The mining newspaper for Alaska and Canada's North

2010 Mining Explorers: Full Metal re-emerges in Alaska

From Rolling Thunder to Pyramid, junior makes significant finds across state

From its search for White Gold-style mineralization in the Fortymile placer gold district just across the border from the Klondike in eastern Alaska to exploration of the Pyramid copper-gold project some 900 miles, or 1,450 kilometers, to the southwest, Full Metal Minerals Ltd. returned to the Alaska mining exploration scene in 2010.

The Vancouver B.C.-based junior also worked with fellow junior and senior mining companies on projects across Alaska's vast expanse. Beyond exploration, Full Metal and partner Harmony Gold Corp. are completing underground development in advance of re-opening the historical high-grade gold mine at the Lucky Shot property in Southcentral Alaska.

"It's been a great season so far," Full Metal CEO and Vice President of Exploration Rob McLeod told Mining News.

White Gold in Alaska

Rolling Thunder, an intriguing program launched by Full Metal in 2010, is a staking and exploration initiative targeting the source of more than half a million ounces of placer gold recovered historically from streams draining the rolling hills of the Fortymile Mining District.
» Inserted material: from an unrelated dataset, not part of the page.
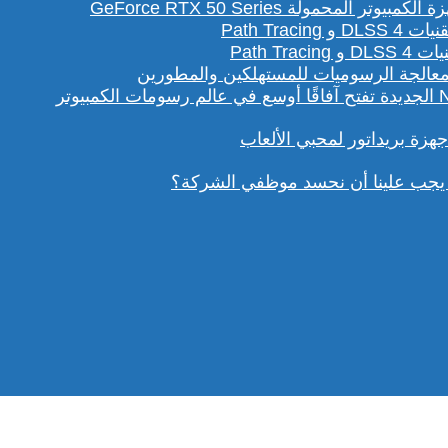
لمحمولة GeForce RTX 50 Series
Path T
"We are finding some really exciting stuff out there," said McLeod.

Recognizing that the belt of Cretaceous-age deposits, prospects, and placer gold mines that hosts the White Gold deposit in the Yukon Territory trends northwest into Alaska - Full Metal geologists surmised that similar mineralization could be the undiscovered lode of the prolific alluvial gold producing streams in the Fortymile district.
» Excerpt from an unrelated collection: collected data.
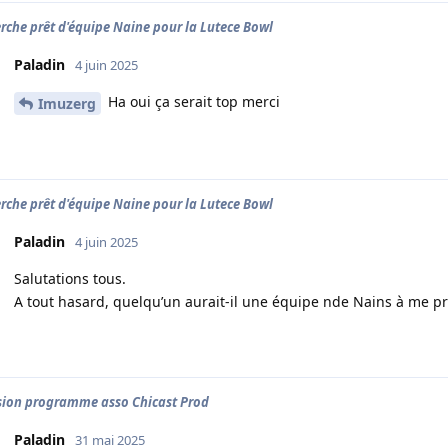
rche prêt d'équipe Naine pour la Lutece Bowl
Paladin
4 juin 2025
Ha oui ça serait top merci
Imuzerg
rche prêt d'équipe Naine pour la Lutece Bowl
Paladin
4 juin 2025
Salutations tous.
A tout hasard, quelqu’un aurait-il une équipe nde Nains à me pr
ion programme asso Chicast Prod
Paladin
31 mai 2025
Full Metal shared its managers and geologists with Underworld Resources Inc. during that junior's exploration of White Gold. The Rolling Thunder geology team applied this firsthand understanding of the geologic controls, geochemistry and targeting methods that led to discoveries at White Gold to Alaska's Fortymile gold district some 60 miles, or 100 kilometers, to the northwest.
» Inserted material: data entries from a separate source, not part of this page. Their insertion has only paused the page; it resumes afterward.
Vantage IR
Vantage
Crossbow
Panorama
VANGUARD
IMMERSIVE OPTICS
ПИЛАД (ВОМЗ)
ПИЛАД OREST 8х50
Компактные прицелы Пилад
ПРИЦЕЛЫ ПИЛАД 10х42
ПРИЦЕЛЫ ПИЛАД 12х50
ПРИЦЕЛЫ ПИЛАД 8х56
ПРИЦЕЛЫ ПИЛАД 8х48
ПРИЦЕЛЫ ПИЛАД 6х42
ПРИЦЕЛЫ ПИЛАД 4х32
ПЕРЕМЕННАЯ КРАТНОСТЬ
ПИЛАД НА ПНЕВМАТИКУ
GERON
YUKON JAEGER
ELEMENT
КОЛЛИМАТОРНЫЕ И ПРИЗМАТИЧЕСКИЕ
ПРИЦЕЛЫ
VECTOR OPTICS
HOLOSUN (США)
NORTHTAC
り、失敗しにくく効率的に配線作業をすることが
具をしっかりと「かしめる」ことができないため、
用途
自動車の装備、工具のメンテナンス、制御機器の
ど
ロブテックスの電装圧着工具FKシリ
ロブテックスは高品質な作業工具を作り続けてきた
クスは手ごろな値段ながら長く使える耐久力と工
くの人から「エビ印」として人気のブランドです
"Full Metal and Rolling Thunder is in a unique position for advancing exploration in the area. Our relationship with Underworld Resources has provided the Rolling Thunder technical staff with exploration techniques that were successfully used on the White Gold property," said Rolling Thunder Project Manager Chris Siron.

Using placer gold producing streams to vector their search, Rolling Thunder geologists traversed the hilltops and ridges of some 145,500 acres of Rolling Thunder claims in search of rock formations similar to those that are found in and around the White Gold mineralization.

Employing sampling techniques successfully used by Dawson City prospector Shawn Ryan at the White Gold property, Full Metal's Rolling Thunder team collected 428 rock and 1,536 soil samples from 16 target areas.

"Rolling Thunder staff has spoken with Shawn Ryan directly about sampling protocols and methodologies used at White Gold. These methods are being employed at our claims," Siron explained.

This reconnaissance sampling and mapping has identified multiple areas of strong alteration and quartz veining reminiscent of White Gold.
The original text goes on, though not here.